Wie riecht der Frühling

Und so hat jeder einen anderen Duft, der für ihn bestimmte Assoziationen weckt. Die üppigen Düfte stehen gerade vor der Türe – an Weihnachten riecht es nach Gebäck, nach Kerzenwachs und Tannenzweigen. Und ich weiss genau, sobald es irgendwo danach riecht, kommt in mir die Weihnachtsstimmung auf.

Jetzt geniesse ich erst den Herbst, ich liebe es, mitten durchs Laub zu stapfen, nicht nur, weil es so schön knistert, sondern weil mich dieser Duft an die Spielnachmittage zu Hause erinnert, meine Mutter hat zusammen mit meinem Bruder und mir Kastanien gesammelt und an den herbstlichen Regentagen sassen wir am Küchentisch und haben Kastanien-Männchen gebastelt. Und eben diese heimelige Stimmung kommt in mir auf, wenn mir der Duft von frisch gefallenem Laub in die Nase steigt.
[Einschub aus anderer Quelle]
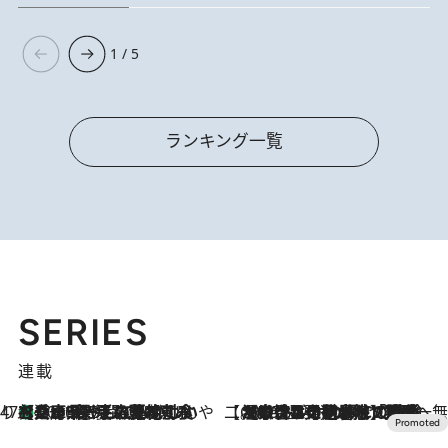
1 / 5
ランキング一覧
SERIES
連載
47都道府県の手みやげ ひんやりスイーツで夏を満喫
【兵庫県】この夏絶対食べたい 冷やしておいしいおやつ3選 淡路島の恵みをジェラートに集約
2026.8.8
【CREA×星野リゾート】唯一無二。癒しと発見が待つ場所へ
2026.8.7
【トンボの足水浴】ヒノキの香りに包まれて涼感マックス！約13℃の湧水かけ流しを避暑地「星野温泉 トンボの湯」で体験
Und wenn es so richtig kalt und unangenehm ist draussen, brauche ich mir nur kurz die Flasche mit der Sonnencreme unter die Nase zu halten und schon befinde ich mich wieder in meinen letzten Ferien mitten am Strand. Der Sommer riecht für mich nach frisch gemähtem Rasen und wenn sich die ersten Regentropfen auf dem heissen Teer auflösen, fällt mir wieder ein, wie wir Kinder aus unserem Quartier in den grossen Sommerferien barfuss durch die Pfützen gerannt sind und unglaublichen Spass hatten.

Für mich bedeuten Holunderblüten Frühling. Und vermutlich liebe ich den Sirup dieser Pflanze so besonders, weil er mich an unser Ferienhäuschen mitten im Emmental erinnert. Dort stand vor dem Küchenfenster ein riesiger Holunderstrauch und wir haben zusammen Sirup gekocht. Dieses Ferienhaus haben wir mit einer befreundeten Familie geteilt und wir Kinder konnten uns in den Frühlingsferien dort so richtig austoben.

Und wie ich diesen Artikel schreibe und an unser Gelächter und unsere Freude von damals denke, schreibt mir meine Freundin, die Tochter der anderen Familie, eine SMS. Und ich realisiere, wie viel wir von unserer Kindheit mitnehmen. Deshalb sind wohl die meisten Düfte und Geschmäcker eng mit einer Erinnerung aus dieser Zeit verknüpft. Und heute gibts zum Zvieri ein Stück Brot mit einem Riegel Milchschokolade und die kleine Barbara mit den zwei Zöpfchen und den Sommersprossen sitzt für einen kurzen Moment wieder ihrem Grossätti gegenüber, den sie über alles geliebt hat.